SOURCE DATA =
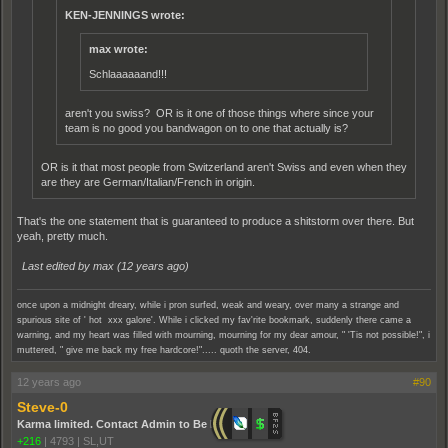
KEN-JENNINGS wrote:
max wrote:
Schlaaaaaand!!!
aren't you swiss? OR is it one of those things where since your
team is no good you bandwagon on to one that actually is?
OR is it that most people from Switzerland aren't Swiss and even when they
are they are German/Italian/French in origin.
That's the one statement that is guaranteed to produce a shitstorm over there. But
yeah, pretty much.
Last edited by max (
12 years ago
)
once upon a midnight dreary, while i pron surfed, weak and weary, over many a strange and
spurious site of ' hot xxx galore'. While i clicked my fav'rite bookmark, suddenly there came a
warning, and my heart was filled with mourning, mourning for my dear amour, " 'Tis not possible!", i
muttered, " give me back my free hardcore!"..... quoth the server, 404.
12 years ago
#90
Steve-0
Karma limited. Contact Admin to Be Promoted.
+216
|
4793
|
SL,UT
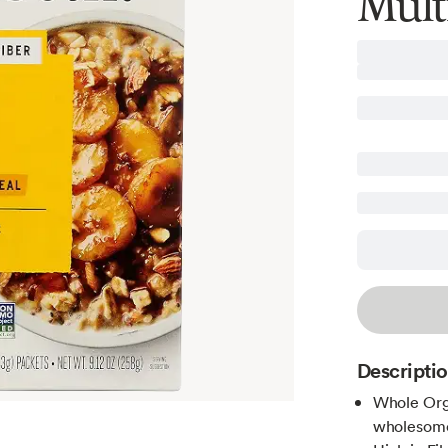
Mult
Descripti
Whole Orga
wholesome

EXERCISE DESCRIPTION =
Reproduce the lines of the entries above from the one with "once upon a" to the one with "spurious site of", both included, exactly and without any other line.

WRITTEN SOLUTION =
once upon a midnight dreary, while i pron surfed, weak and weary, over many a strange and
spurious site of ' hot xxx galore'. While i clicked my fav'rite bookmark, suddenly there came a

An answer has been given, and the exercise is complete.